Morro de São Paulo festeja suas belezas de olho nos cassinos
Prefeito busca ajuda da União para construir aeroporto de grande porte

E eis que a Câmara dos Deputados aprovou a lei que libera os chamados jogos de azar (cassinos, jogo do bicho e afins). Bolsonaro diz que vai vetar, mas em Brasília o papo é que o veto cai.
A bancada evangélica já reage: diz ver aí a porta aberta para a lavagem de dinheiro (como se Sílvio Santos e outros não vivessem do jogo). Que ironia. Os cassinos foram proibidos em 1946 pelo presidente Eurico Dutra, a pedido da mulher dele, dona Carmela, uma católica fervorosa.

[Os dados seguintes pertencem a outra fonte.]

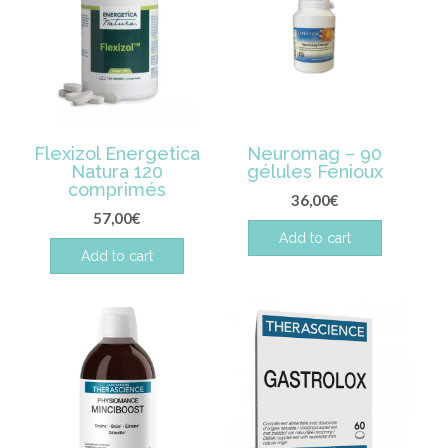
Flexizol Energetica
Neuromag – 90
Natura 120
gélules Fenioux
comprimés
36,00
€
57,00
€
Add to cart
Add to cart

Os cassinos vieram para o Brasil no Império, foram proibidos em 1917, reabilitados em 1934 e de novo proibido em 1946, na época, deixando 40 mil pessoas desempregadas e transformando o Brasil num dos três únicos países em que tais jogos são proibidos. E será que agora vai? Eis a questão.
Aeroporto
Mas é claro que as antenas estão ligadas. Ainda festejando o fato de a Quarta Praia, em Morro de São Paulo (foto), ilha de Tinharé, no arquipélago de Cairu, ter sido escolhida pelo Travelers’ Choice, do Tripadvisor, como uma das dez melhores praias do mundo, Hildécio Meirelles (DEM), o prefeito, diz estar olhando atento o desenrolar da tramitação da lei que libera dos jogos.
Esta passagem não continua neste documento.